(Data for review):
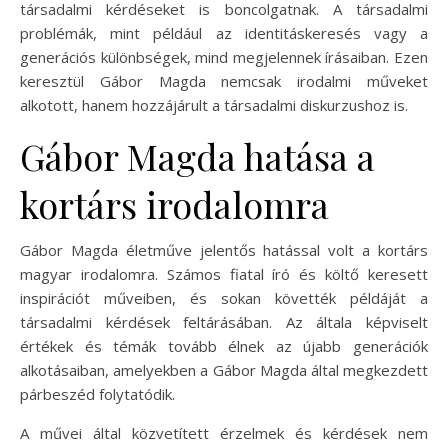
társadalmi kérdéseket is boncolgatnak. A társadalmi
problémák, mint például az identitáskeresés vagy a
generációs különbségek, mind megjelennek írásaiban. Ezen
keresztül Gábor Magda nemcsak irodalmi műveket
alkotott, hanem hozzájárult a társadalmi diskurzushoz is.
Gábor Magda hatása a
kortárs irodalomra
Gábor Magda életműve jelentős hatással volt a kortárs
magyar irodalomra. Számos fiatal író és költő keresett
inspirációt műveiben, és sokan követték példáját a
társadalmi kérdések feltárásában. Az általa képviselt
értékek és témák tovább élnek az újabb generációk
alkotásaiban, amelyekben a Gábor Magda által megkezdett
párbeszéd folytatódik.
A művei által közvetített érzelmek és kérdések nem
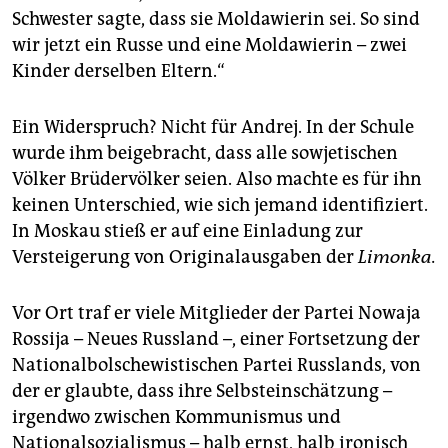
Schwester sagte, dass sie Moldawierin sei. So sind
wir jetzt ein Russe und eine Moldawierin – zwei
Kinder derselben Eltern.“
Ein Widerspruch? Nicht für Andrej. In der Schule
wurde ihm beigebracht, dass alle sowjetischen
Völker Brüdervölker seien. Also machte es für ihn
keinen Unterschied, wie sich jemand identifiziert.
In Moskau stieß er auf eine Einladung zur
Versteigerung von Originalausgaben der
Limonka.
Vor Ort traf er viele Mitglieder der Partei Nowaja
Rossija – Neues Russland –, einer Fortsetzung der
Nationalbolschewistischen Partei Russlands, von
der er glaubte, dass ihre Selbsteinschätzung –
irgendwo zwischen Kommunismus und
Nationalsozialismus – halb ernst, halb ironisch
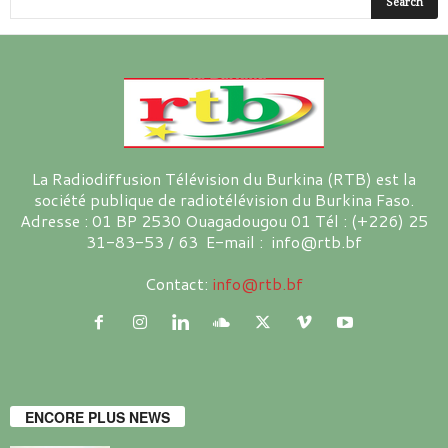
La Radiodiffusion Télévision du Burkina (RTB) est la
société publique de radiotélévision du Burkina Faso.
Adresse : 01 BP 2530 Ouagadougou 01 Tél : (+226) 25
31-83-53 / 63 E-mail : info@rtb.bf
Contact:
info@rtb.bf
ENCORE PLUS NEWS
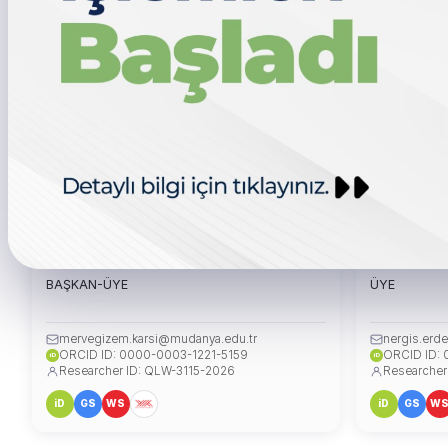
Dr. Öğr. Üyesi Merve Gizem KARŞI
Dr. Öğr. Ü
BAŞKAN-ÜYE
ÜYE
mervegizem.karsi@mudanya.edu.tr
nergis.erd
ORCID ID: 0000-0003-1221-5159
ORCID ID:
iD
iD
Researcher ID: QLW-3115-2026
Researcher
iD
GS
WS
iD
GS
W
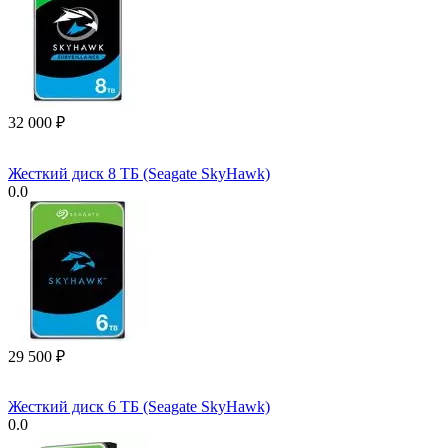
32 000
₽
Жесткий диск 8 ТБ (Seagate SkyHawk)
0.0
29 500
₽
Жесткий диск 6 ТБ (Seagate SkyHawk)
0.0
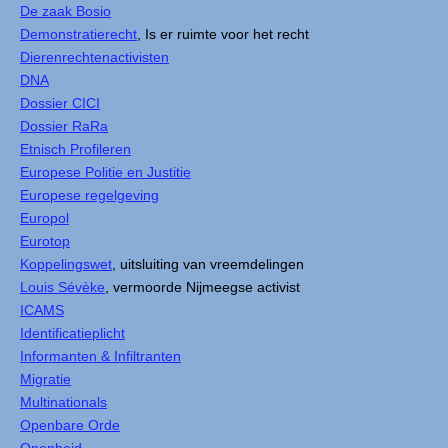
De zaak Bosio
Demonstratierecht
, Is er ruimte voor het recht
Dierenrechtenactivisten
DNA
Dossier CICI
Dossier RaRa
Etnisch Profileren
Europese Politie en Justitie
Europese regelgeving
Europol
Eurotop
Koppelingswet
, uitsluiting van vreemdelingen
Louis Sévèke
, vermoorde Nijmeegse activist
ICAMS
Identificatieplicht
Informanten & Infiltranten
Migratie
Multinationals
Openbare Orde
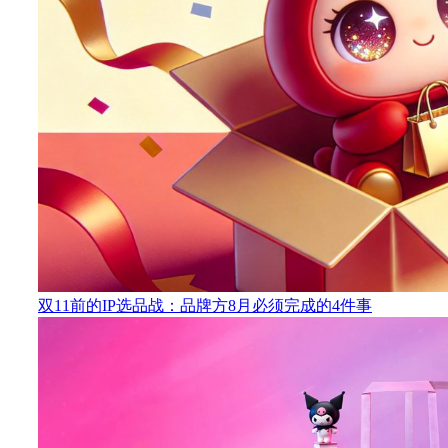
双11前的IP选品战：品牌方8月必须完成的4件事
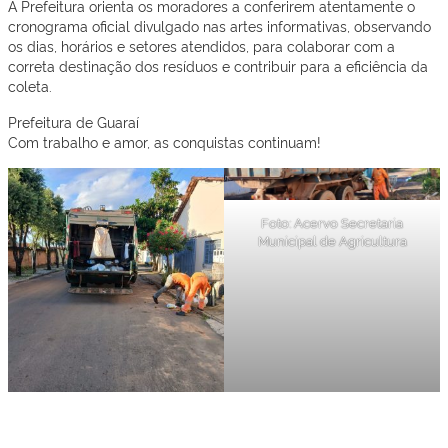
A Prefeitura orienta os moradores a conferirem atentamente o
cronograma oficial divulgado nas artes informativas, observando
os dias, horários e setores atendidos, para colaborar com a
correta destinação dos resíduos e contribuir para a eficiência da
coleta.
Prefeitura de Guaraí
Com trabalho e amor, as conquistas continuam!
Foto: Acervo Secretaria
Municipal de Agricultura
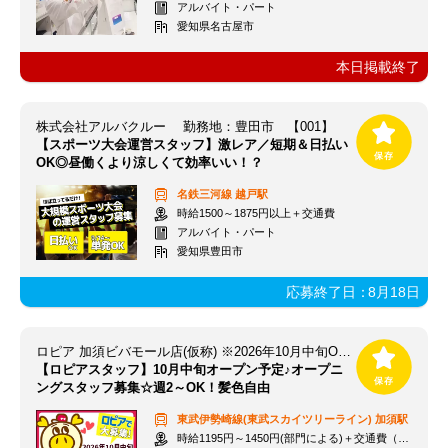
アルバイト・パート
愛知県名古屋市
本日掲載終了
株式会社アルバクルー 勤務地：豊田市 【001】
【スポーツ大会運営スタッフ】激レア／短期＆日払い
OK◎昼働くより涼しくて効率いい！？
名鉄三河線
越戸駅
時給1500～1875円以上＋交通費
アルバイト・パート
愛知県豊田市
応募終了日：
8月18日
ロピア 加須ビバモール店(仮称) ※2026年10月中旬OPEN予定
【ロピアスタッフ】10月中旬オープン予定♪オープニ
ングスタッフ募集☆週2～OK！髪色自由
東武伊勢崎線(東武スカイツリーライン)
加須駅
時給1195円～1450円(部門による)＋交通費（社内規定）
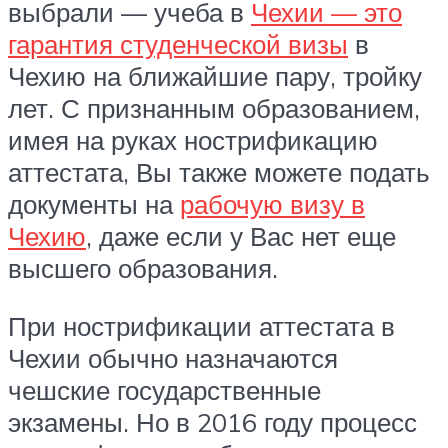
выбрали — учеба в
Чехии — это
гарантия студенческой визы
в
Чехию на ближайшие пару, тройку
лет. С признанным образованием,
имея на руках нострификацию
аттестата, Вы также можете подать
документы на
рабочую визу в
Чехию
, даже если у Вас нет еще
высшего образования.
При нострификации аттестата в
Чехии обычно назначаются
чешские государственные
экзамены. Но в 2016 году процесс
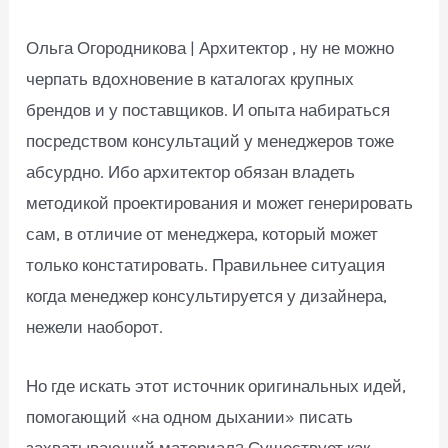
Ольга Огородникова | Архитектор , ну не можно
черпать вдохновение в каталогах крупных
брендов и у поставщиков. И опыта набираться
посредством консультаций у менеджеров тоже
абсурдно. Ибо архитектор обязан владеть
методикой проектирования и может генерировать
сам, в отличие от менеджера, который может
только констатировать. Правильнее ситуация
когда менеджер консультируется у дизайнера,
нежели наоборот.
Но где искать этот источник оригинальных идей,
помогающий «на одном дыхании» писать
захватывающий материал? Существует как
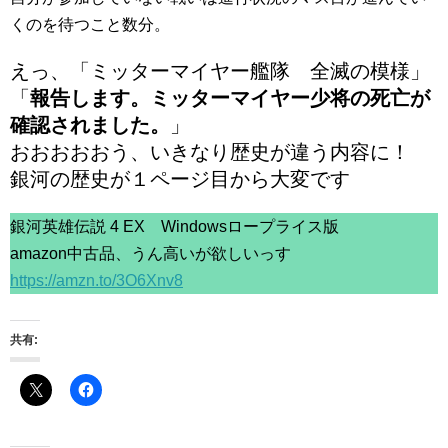
くのを待つこと数分。
えっ、「ミッターマイヤー艦隊 全滅の模様」
「
報告します。ミッターマイヤー少将の死亡が
確認されました。
」
おおおおおう、いきなり歴史が違う内容に！
銀河の歴史が１ページ目から大変です
銀河英雄伝説 4 EX Windowsロープライス版
amazon中古品、うん高いが欲しいっす
https://amzn.to/3O6Xnv8
共有:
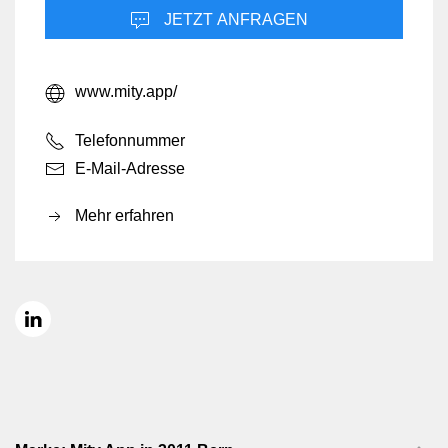
JETZT ANFRAGEN
www.mity.app/
Telefonnummer
E-Mail-Adresse
Mehr erfahren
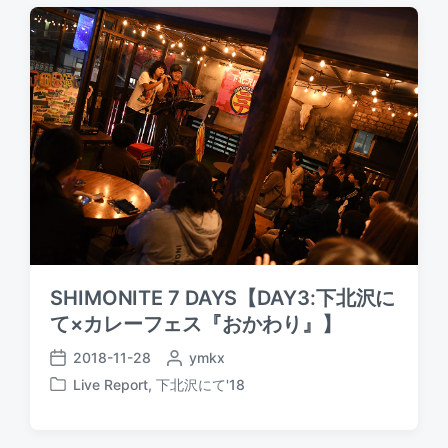
SHIMONITE 7 DAYS【DAY3:下北沢に
て×カレーフェス『おかわり』】
2018-11-28
P
ymkx
P
o
Live Report
,
下北沢にて'18
o
P
s
s
o
t
t
s
e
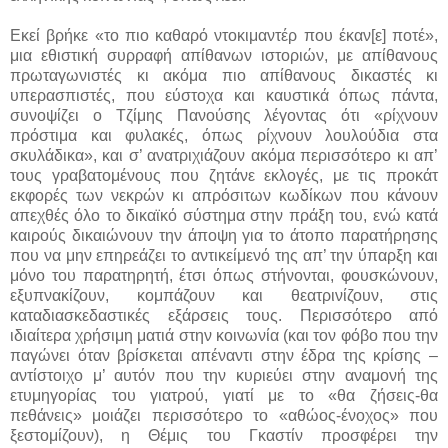
Εκεί βρήκε «το πιο καθαρό ντοκιμαντέρ που έκαν[ε] ποτέ»,
μια εθιστική συρραφή απίθανων ιστοριών, με απίθανους
πρωταγωνιστές κι ακόμα πιο απίθανους δικαστές κι
υπερασπιστές, που εύστοχα και καυστικά όπως πάντα,
συνοψίζει ο Τζίμης Πανούσης λέγοντας ότι «ρίχνουν
πρόστιμα και φυλακές, όπως ρίχνουν λουλούδια στα
σκυλάδικα», και σ’ ανατριχιάζουν ακόμα περισσότερο κι απ’
τους γραβατομένους που ζητάνε εκλογές, με τις προκάτ
εκφορές των νεκρών κι απρόσιτων κωδίκων που κάνουν
απεχθές όλο το δικαϊκό σύστημα στην πράξη του, ενώ κατά
καιρούς δικαιώνουν την άποψη για το άτοπο παρατήρησης
που να μην επηρεάζει το αντικείμενό της απ’ την ύπαρξη και
μόνο του παρατηρητή, έτσι όπως στήνονται, φουσκώνουν,
εξυπνακίζουν, κομπάζουν και θεατρινίζουν, στις
καταδιασκεδαστικές εξάρσεις τους. Περισσότερο από
ιδιαίτερα χρήσιμη ματιά στην κοινωνία (και τον φόβο που την
παγώνει όταν βρίσκεται απέναντι στην έδρα της κρίσης –
αντίστοιχο μ’ αυτόν που την κυριεύει στην αναμονή της
ετυμηγορίας του γιατρού, γιατί με το «θα ζήσεις-θα
πεθάνεις» μοιάζει περισσότερο το «αθώος-ένοχος» που
ξεστομίζουν), η Θέμις του Γκαστίν προσφέρει την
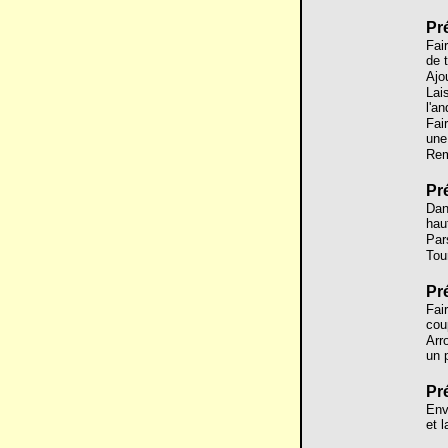
Pr
Fair
de 
Ajo
Lai
l'an
Fair
une
Reme
Pr
Dans
haut
Par
Tou
Pr
Fai
cou
Arr
un 
Pr
Env
et 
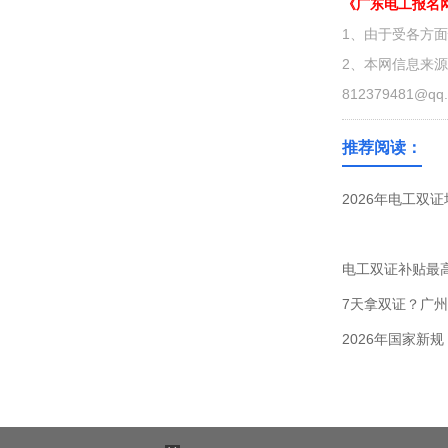
《广东电工报名
1、由于受各方
2、本网信息来
812379481@qq
推荐阅读：
2026年电工双
电工双证补贴最高
7天拿双证？广
2026年国家新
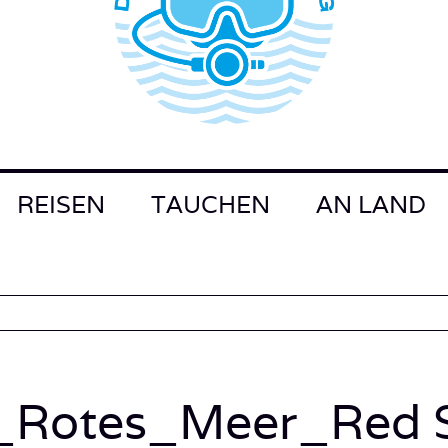
REISEN
TAUCHEN
AN LAND
Rotes_Meer_Red S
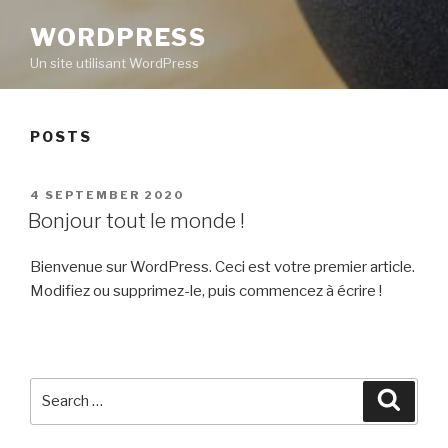
WORDPRESS
Un site utilisant WordPress
POSTS
POSTED
4 SEPTEMBER 2020
ON
Bonjour tout le monde !
Bienvenue sur WordPress. Ceci est votre premier article.
Modifiez ou supprimez-le, puis commencez à écrire !
Search
Searc
for:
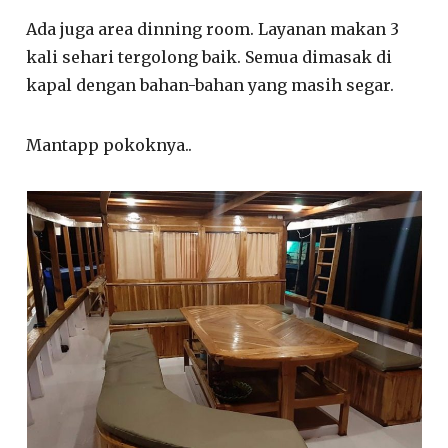
Ada juga area dinning room. Layanan makan 3
kali sehari tergolong baik. Semua dimasak di
kapal dengan bahan-bahan yang masih segar.
Mantapp pokoknya..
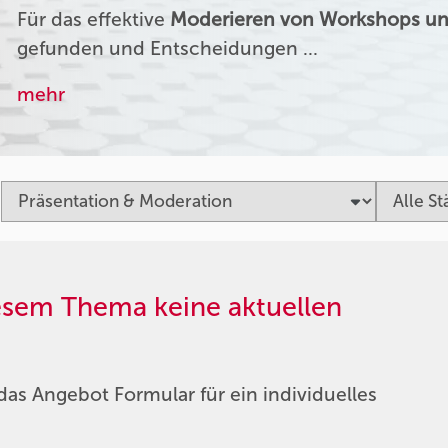
Für das effektive
Moderieren von Workshops un
gefunden und Entscheidungen …
mehr
iesem Thema keine aktuellen
das Angebot Formular für ein individuelles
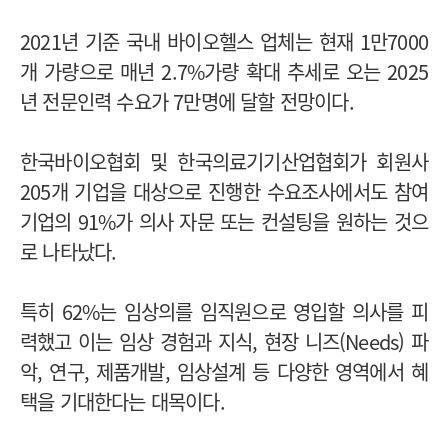
2021년 기준 국내 바이오헬스 업체는 현재 1만7000
개 가량으로 매년 2.7%가량 확대 추세로 오는 2025
년 전문인력 수요가 7만명에 달할 전망이다.
한국바이오협회 및 한국의료기기산업협회가 회원사
205개 기업을 대상으로 진행한 수요조사에서도 참여
기업의 91%가 의사 자문 또는 컨설팅을 원하는 것으
로 나타났다.
특히 62%는 임상의를 임직원으로 영입할 의사를 피
력했고 이는 임상 경험과 지식, 현장 니즈(Needs) 파
악, 연구, 제품개발, 임상설계 등 다양한 영역에서 혜
택을 기대한다는 대목이다.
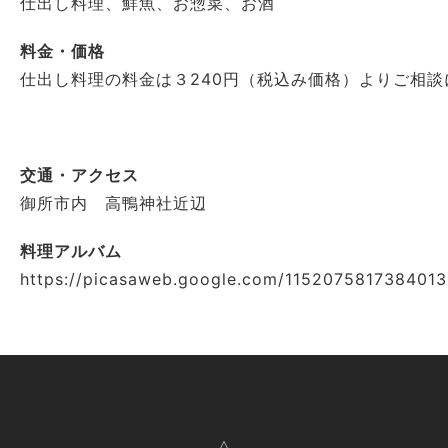
仕出し料理、鮮魚、お惣菜、お酒
料金・価格
仕出し料理の料金は３240円（税込み価格）よりご相談
交通・アクセス
御所市内 高鴨神社近辺
料理アルバム
https://picasaweb.google.com/115207581738401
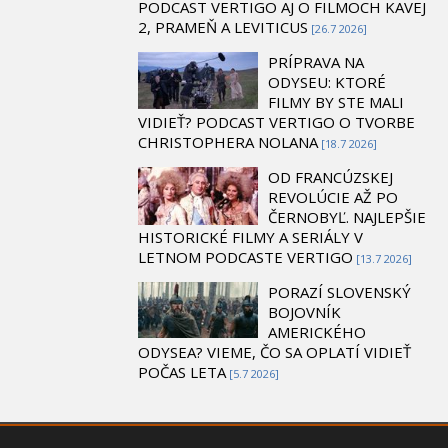
PODCAST VERTIGO AJ O FILMOCH KAVEJ
2, PRAMEŇ A LEVITICUS
[26.7 2026]
PRÍPRAVA NA
ODYSEU: KTORÉ
FILMY BY STE MALI
VIDIEŤ? PODCAST VERTIGO O TVORBE
CHRISTOPHERA NOLANA
[18.7 2026]
OD FRANCÚZSKEJ
REVOLÚCIE AŽ PO
ČERNOBYĽ. NAJLEPŠIE
HISTORICKÉ FILMY A SERIÁLY V
LETNOM PODCASTE VERTIGO
[13.7 2026]
PORAZÍ SLOVENSKÝ
BOJOVNÍK
AMERICKÉHO
ODYSEA? VIEME, ČO SA OPLATÍ VIDIEŤ
POČAS LETA
[5.7 2026]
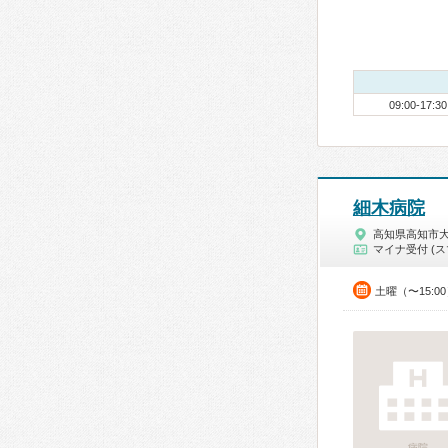
09:00-17:30
細木病院
高知県高知市
マイナ受付 (ス
土曜（〜15:0
病院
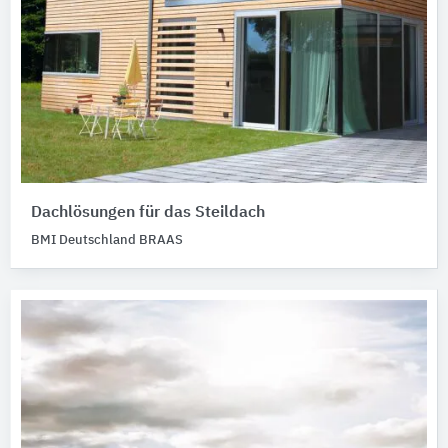
Dachlösungen für das Steildach
BMI Deutschland BRAAS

(Work to complete): Begin with the first line of the entries above and write out each line exactly, ending with the line containing "Gábor Magda hatása a". Leave out pictures.

(Exercise solution):
társadalmi kérdéseket is boncolgatnak. A társadalmi
problémák, mint például az identitáskeresés vagy a
generációs különbségek, mind megjelennek írásaiban. Ezen
keresztül Gábor Magda nemcsak irodalmi műveket
alkotott, hanem hozzájárult a társadalmi diskurzushoz is.
Gábor Magda hatása a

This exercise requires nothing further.